Natural Allies: NATO, Shanghai Cooperation Organization, Collective Security Treaty Organization
Edward Lozansky

Chechen terrorists have claimed responsibility for blowing up the Sayano-Shushenskaya hydroelectric power plant. A group calling itself Riyadhus Salihiyn has announced its plans for stepping up “economic warfare” against Russia with the primary targets being oil and gas pipelines, power plants and major industrial enterprises.

While these allegations are considered “idiotic” by Russian officials, the threat of terrorism is real. The recent Nazran attack, as well as the now almost daily terrorist attacks in Ingushetia, Dagestan and in what seemed like a pacified Chechnya, suggest that the North Caucasus situation is rapidly reaching a boiling point.

The “Afghanization” of the Caucasus has both internal and external causes. Unemployment, corruption, blood feuds, criminal standoffs and struggles between various local clans provide a fertile breeding ground for terrorism.

The other contributing factor is the financing and supply of weapons from abroad. The terrorists have been backed by rogue foreign groups and governments, but to suggest, as Ingush President Yunus-Bek Yevkurov has done, that the United States, Britain and Israel gain from the instability in the region is irresponsible, to say the least. Making these kinds of statements does little to improve Russia’s relations with the West.

All the countries on Yevkurov’s enemy list have experienced similar terrorist attacks at home, while in Afghanistan and Iraq, U.S. troops face a near daily terrorist threat under more or less the same scenario as in Russia. For this reason, Russia and the West have no alternative but to pool their resources to fight this common global menace. A joint state-level U.S.-Russia group has been established to battle terrorism, but a single bilateral group alone is not enough to resolve this problem.
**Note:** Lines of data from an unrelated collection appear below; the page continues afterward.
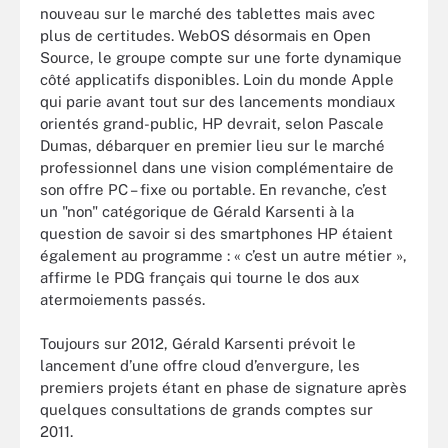
nouveau sur le marché des tablettes mais avec
plus de certitudes. WebOS désormais en Open
Source, le groupe compte sur une forte dynamique
côté applicatifs disponibles. Loin du monde Apple
qui parie avant tout sur des lancements mondiaux
orientés grand-public, HP devrait, selon Pascale
Dumas, débarquer en premier lieu sur le marché
professionnel dans une vision complémentaire de
son offre PC – fixe ou portable. En revanche, c’est
un "non" catégorique de Gérald Karsenti à la
question de savoir si des smartphones HP étaient
également au programme : « c’est un autre métier »,
affirme le PDG français qui tourne le dos aux
atermoiements passés.
Toujours sur 2012, Gérald Karsenti prévoit le
lancement d’une offre cloud d’envergure, les
premiers projets étant en phase de signature après
quelques consultations de grands comptes sur
2011.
Thus, today’s security agenda should be on a global scale and bring together the United States, Europe, Russia, other former Soviet republics, China, India and other countries. In this context, there must be closer cooperation between NATO, the Shanghai Cooperation Organization (SCO)  and the Collective security Treaty Organization (CSTO) whose members besides Russia  are:  Armenia, Belarus, Tajikistan, Kyrgyzstan, Kazakhstan, and Uzbekistan.

Since NATO has the most experience, it ought to take the lead in this initiative against global terrorism. Another reason NATO needs to be more active centers on the issue of self-preservation. Having achieved undeniable success in ending military confrontation between Western countries and saving Europe from the threat of communism, NATO has lost the central raison d’etre. NATO’s obsessive enlargement without a new, clearly defined mission is like a real estate bubble. Given the growing threat of global terrorism, this bubble must not be allowed to burst.  Instead, NATO could become a key element of the new international security structure, provided it plays its foreign policy cards right.

Despite U.S. President Barack Obama’s more cooperative approach to U.S.-Russian relations, there are some policymakers and advisers in Washington who still adhere to the strategic goal of further expanding NATO and weakening Russia’s position in its traditional spheres of influence. 

But the fact that venerable foreign policy veterans such as former U.S. National Security Adviser Zbigniew Brzezinski, former U.S. Secretary of State Henry Kissinger and others are increasingly in favor of integrating Russia into the European-Atlantic security structure speaks volumes about the potential for such a system. It is necessary to involve Russia in closer cooperation in creating a global security network. If these efforts bear fruit, the next step should be bringing major Asian powers into this network as well.

The latest leaks from Washington suggest that one large obstacle in U.S.-Russian relations may be removed — the planned missile defense system in Central Europe. Now Prime Minister Vladimir Putin should respond in kind. In his major speech in Poland on Sept. 1, Putin basically expressed  Russia’s readiness to form a strategic security alliance with the West. Now the ball is in Washington and Brussells courts.

Edward Lozansky is president of American University in Moscow and president of the World Russian Forum in Washington.